CNN continued their series of articles from Southern Illinois Univeristy’s Todd Graham covering the Presidential debate season. CNN employs Graham because of his experience as a college debate coach credited with a national championship. As a college debate coach who has also coached for a national championship, I thought I should make a practice of responding to Todd’s series.
This time, Graham focuses on the the reactions of the live studio audience and the role that those could play in influencing voters. Graham’s article counsels voters against allowing the calls of a vocal minority to influence the opinions of voters. The audiences at the GOP debates this season certainly have provided rowdy outbursts that add little to the substance of the debates, but Graham’s call to ignore the audience is just as dangerous as blindly accepting every one of their catcalls.
Among the well-documented controversial crowd reactions this debate season are cheering the enormity of executions Rick Perry has overseen in Texas, loudly affirming that those suffering serious accidents without health insurance should be allowed to die, and booing a soldier serving in Iraq because he is openly gay. In the most recent debate we had cheering support of U.S. soldiers urinating on dead Afghan bodies and condemning the Obama administration for adhering to military policy by supporting the eventual punishment of the Marines involved, and booing the fact that Romney’s father was born in Mexico (indeed, the booing began then…the fact that George Romney came to America illegally was just gravy).
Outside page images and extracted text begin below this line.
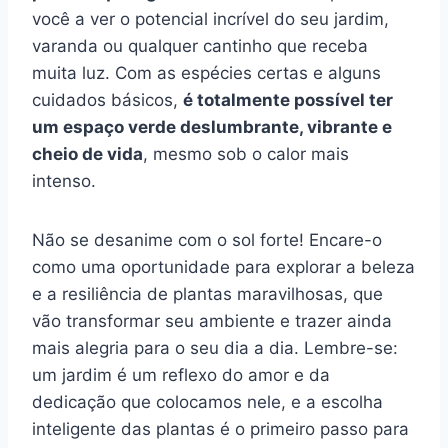
você a ver o potencial incrível do seu jardim,
varanda ou qualquer cantinho que receba
muita luz. Com as espécies certas e alguns
cuidados básicos,
é totalmente possível ter
um espaço verde deslumbrante, vibrante e
cheio de vida
, mesmo sob o calor mais
intenso.
Não se desanime com o sol forte! Encare-o
como uma oportunidade para explorar a beleza
e a resiliência de plantas maravilhosas, que
vão transformar seu ambiente e trazer ainda
mais alegria para o seu dia a dia. Lembre-se:
um jardim é um reflexo do amor e da
dedicação que colocamos nele, e a escolha
inteligente das plantas é o primeiro passo para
Graham cautions that these ill-considered responses could represent a vocal minority, but Graham does not address that many of these attacks began with a small reaction that was picked up by the crowd at large. When a lone voice calls out, the crowd is faced with the decision to shout them down, sit silently, or offer wild affirmation. The fact that these reactions snowballed tells us that there is sympathy beyond a vocal minority — it tells us that these reactions go beyond rowdy outliers, and encompass those who would remain silent in their opinions but react viscerally when it is put into words. As a counter, does anyone really believe that the crowd would have joined in enthusiastic support if a lone audience member had booed Rick Perry’s executions or called “no” to the idea that society should welcome the death of the uninsured?
Analyzing an audience is more than dismissing it as either a “mob” or a “vocal minority.” It is a dynamic entity compiling the individual thoughts of many, providing a snapshot of what resonates with everyone in the group. For example, on the other end of the political spectrum, the Occupy movement has its share of “vocal minorities” making more radical claims, but those did not get taken up by Zuccotti park as a whole — when walking by the strains that caught fire and revealed the mood of the whole movement were income equality and the need for campaign finance reform to end the symbiotic relationship between corporate money and elected officials.
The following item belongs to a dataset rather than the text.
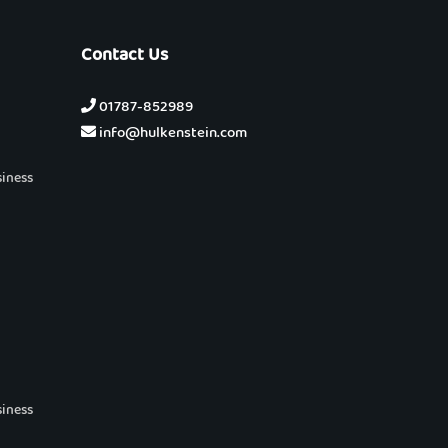
Contact Us
01787-852989
info@hulkenstein.com
siness
siness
While Graham says that we should not give these audiences undue regard, nor should we ignore what they are telling us about the candidates. Unlike an academic debate where the judge is a relatively impartial, democracy is, in theory, a participatory relationship between all the people and the government. Candidates are involved in a symbiotic relationship with their supporters, simultaneously shaping the opinions of supporters to align with the candidate and shifting policy views to ensure that the candidate receives the continued support of his or her constituencies. When the mood of a candidate’s supporters (especially among the base) becomes palpable, it tells us about the way that candidate will govern if elected.